The problem occurs with DHCP servers that are not compliant with RFC2131. When Busybox sends a renewal request, it sends the request directly to the server it last had an assignment from, i.e. unicast not broadcast. The DHCP server should reply with a unicast response, i.e. directly addressed to the requesting Busybox, not broadcast. Unfortunately some DHCP servers are non compliant in this respect and send the reply back as a broadcast messages - Busybox is not set up to receive this message in this state and so they are discarded. If Busybox does not get a response to the unicast requests from the DHCP server it switches back to the broadcast of the request that it first used on startup, in this state it is able to receive broadcast responses from the DHCP server and the IP address is re-allocated. The net effect of this is that, with non-compliant servers, Busybox loses its IP address, the link drops out, and then within a few seconds it is back up again. This disrupts traffic on the system and can cause certain services to drop out (exit and/or restart). From our testing some examples of compliant behaviour are Dell (Linux) servers configured as DHCP servers, and Linksys routers are compliant. However some examples of non-compliant behaviour are Netopia (Motorola) routers and Draytek routers. Should Busybox be modified to cope with non-compliant servers, or should another work-around be sought?

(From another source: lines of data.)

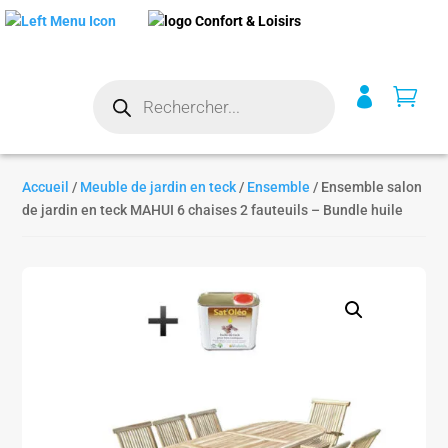
Recherche


de
produits
Accueil
/
Meuble de jardin en teck
/
Ensemble
/ Ensemble salon
de jardin en teck MAHUI 6 chaises 2 fauteuils – Bundle huile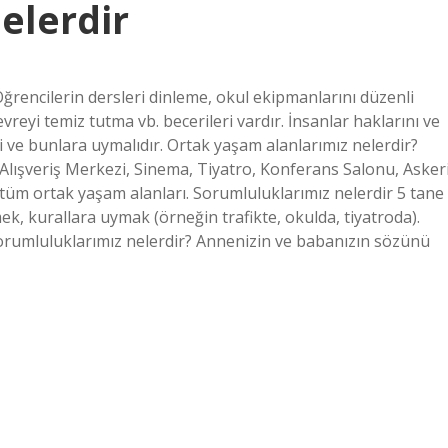
elerdir
rencilerin dersleri dinleme, okul ekipmanlarını düzenli
reyi temiz tutma vb. becerileri vardır. İnsanlar haklarını ve
i ve bunlara uymalıdır. Ortak yaşam alanlarımız nelerdir?
 Alışveriş Merkezi, Sinema, Tiyatro, Konferans Salonu, Asker
 tüm ortak yaşam alanları. Sorumluluklarımız nelerdir 5 tane
k, kurallara uymak (örneğin trafikte, okulda, tiyatroda).
orumluluklarımız nelerdir? Annenizin ve babanızın sözünü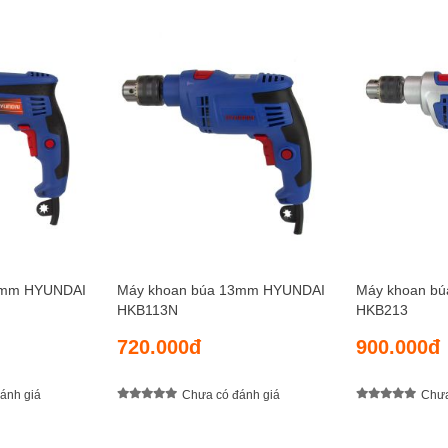
3mm HYUNDAI
Máy khoan búa 13mm HYUNDAI
Máy khoan b
HKB113N
HKB213
720.000đ
900.000đ
ánh giá
Chưa có đánh giá
Chưa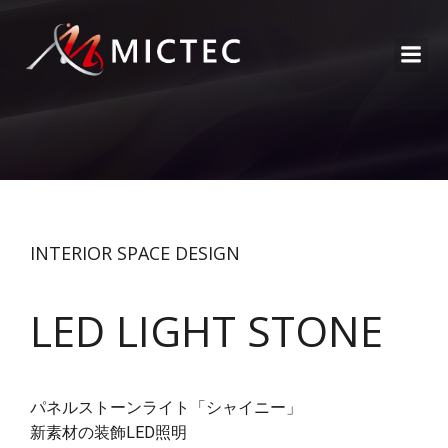
INTERIOR SPACE DESIGN
LED LIGHT STONE
パネルストーンライト「シャイニー」
新素材の装飾LED照明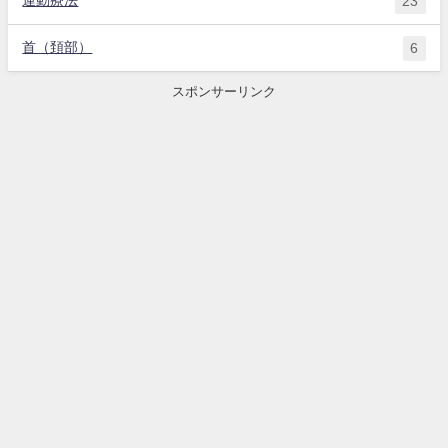
運動療法
23
首（頚部）
6
スポンサーリンク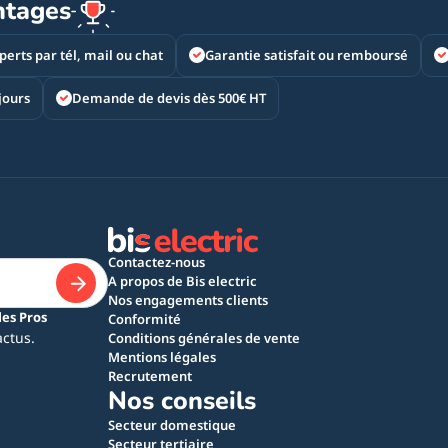
ntages
perts par tél, mail ou chat
Garantie satisfait ou remboursé
jours
Demande de devis dès 500€ HT
Contactez-nous
A propos de Bis electric
Nos engagements clients
les Pros
Conformité
actus.
Conditions générales de vente
Mentions légales
Recrutement
Nos conseils
Secteur domestique
Secteur tertiaire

To be more specific on this: In networking/udhcp/dhcpc.c, there is a section for the code that looks like this: case REBINDING: /* Lease is *really* about to run out, * try to find DHCP server using broadcast */ if (timeout > 0) { /* send a request packet */ send_renew(xid, 0 /*INADDR_ANY*/, requested_ip); /* broadcast */ timeout >>= 1; continue; } /* Timed out, enter init state */ bb_info_msg("Lease lost, entering init state"); udhcp_run_script(NULL, "deconfig"); change_listen_mode(LISTEN_RAW); state = INIT_SELECTING; The line "change_listen_mode(LISTEN_RAW);" should really be moved to just below "/* send a request packet */". This is because, if you send a request on broadcast, you would expect a reply on broadcast. Does this make sense? Have I missed anything?
We have done some tests on a non-compliant router and can confirm that putting "change_listen_mode(LISTEN_RAW);" below "/* send a request packet */" *does* fix the problem described. In fact, the person who tested this copied the line rather than moving it.
Created attachment 687 [details] Fix Thanks for excellent analysis! We can move change_listen_mode(LISTEN_RAW) above the (timeout > 0) ... as in an attached patch. This way we ensure raw listening is on even if timeout == 0, and we do not add the code.
Fixed, will be in 1.16.x